The United Nations estimate that there are currently between 480,000 and 550,000 illegal settlers living in the West Bank and East Jerusalem.

PCHR strongly condemns all Israeli policies and measures aimed at consolidating the annexation of occupied East Jerusalem, and:

1) Emphasizes that East Jerusalem is an integral part of Palestinian territories that have been occupied since the 1967 war.

2) Asserts that measures taken by Israeli occupation forces following the occupation of the city, especially the Israeli Knesset’s decisions on 28 June 1967 to annex the city to Israeli territory and on 30 July 1980 declaring that the “complete and united Jerusalem is the capital of Israel”, and the decision to expand the boundaries of Jerusalem, violate international law and United Nations resolutions.

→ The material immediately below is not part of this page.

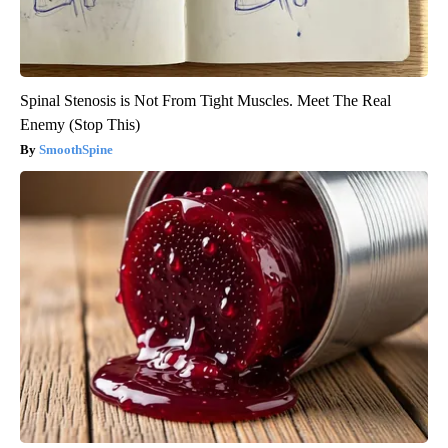
Spinal Stenosis is Not From Tight Muscles. Meet The Real
Enemy (Stop This)
SmoothSpine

3) Stresses that all decisions, plans and measures implemented by Israeli occupation authorities in the occupied city do not alter the legal status of the city.

In light of the above:

1) PCHR calls upon the High Contracting Parties, individually and collectively, to fulfill their legal and moral obligation under article 1 of the Convention to ensure Israel’s respect for the Convention in the OPT.

2) PCHR believes that international silence serves to encourage Israel to act as a state above the law and to continue violating international human rights law and international humanitarian law.

3) PCHR calls upon the international community to immediately act to force the Israeli government to stop all settlement activities in the OPT, especially in occupied East Jerusalem.

4) PCHR calls upon the European Union and/or its State members to activate article 2 of the Euro-Israeli Association Agreement, which affirm Israel’s respect for human rights as a condition for continue economic cooperation. PCHR calls also upon State members of the European Union to boycott Israeli goods, especially those produced in illegal Israeli settlements established in the OPT.